Among the projects I was assigned was the update of a program that calculated the reliability of a rocket system. The program had been originally written by a mechanical engineer more than ten years earlier and then modified several times each year as needed for each new system variation.
The calculation for reliability of a hardware system is similar to that for resistance of an electrical system in that serial and parallel component sequences must be identified and counted differently. The calculated reliability of a series of hardware components is simply the product of the set of serial components' tested reliability ratings. The calculated reliability of parallel components is a little trickier -- too simply stated as 1 - [(1-pc1)(1-pc2)] for a simple single redundancy system with parallel component reliability values of pc1 and pc2.
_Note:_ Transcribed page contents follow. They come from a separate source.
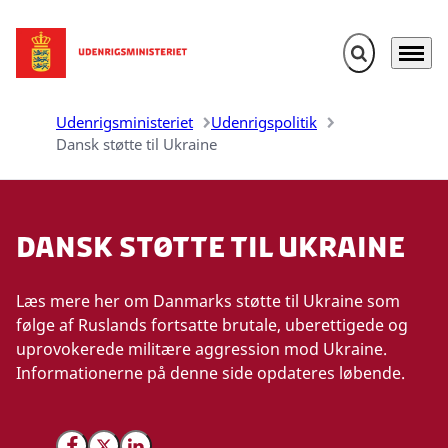
Fold søgefelt u
Menu
Gå til forsiden
Udenrigsministeriet
Udenrigspolitik
Dansk støtte til Ukraine
Dansk støtte til Ukraine
Læs mere her om Danmarks støtte til Ukraine som
følge af Ruslands fortsatte brutale, uberettigede og
uprovokerede militære aggression mod Ukraine.
Informationerne på denne side opdateres løbende.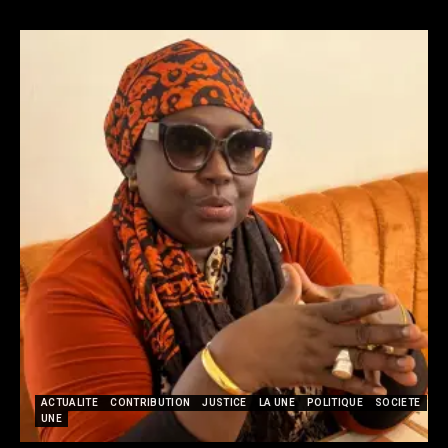
ACTUALITE
CONTRIBUTION
JUSTICE
LA UNE
POLITIQUE
SOCIETE
UNE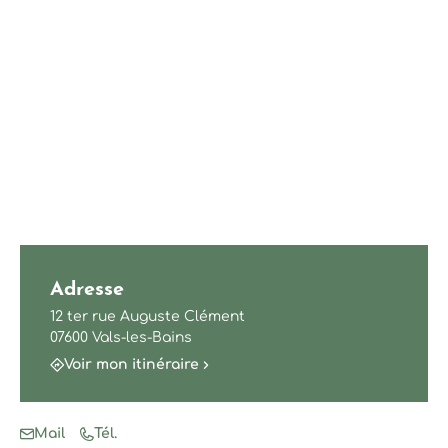
Adresse
12 ter rue Auguste Clément
07600 Vals-les-Bains
Voir mon itinéraire
Mail
Tél.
The problem as I saw it was twofold. First, since the components of each different system were different in number and type -- and each different component commonly possessed a different reliability value -- the original Fortran program had to be recompiled with a new data set each time a new system was to be evaluated. The other part of the problem was that each system that had a different number of components and a different redundancy arrangement had to be described in a different way in the code. That is, each time the hardware system changed the calculation sequence had to be rewritten to reflect the new serial and parallel layout and then recompiled. That easily could be seen to have wasted months of effort over the program's lifetime.
I saw that the program needed to be changed so that it would no longer be necessary to recompile every time a new system was to be evaluated. I chose to drive the program with a table described in a data file that provided system shape and component reliability values. I also saw that a switch to the C programming language was necessary because Fortran did not offer dynamic memory allocation needed for variably-sized systems nor the recursion that would be required for handling all possible shapes of parallel circuits.
The next day I replaced the 2000 lines of Fortran sourcecode in a couple of hours with a 50 line, table-driven recursive C-language version. From that time on, all a mechanical engineer had to do to calculate a system's reliability was feed it's shape and components' reliability values into a data file and open and run it with the program. No code changes or compiler were needed from then on.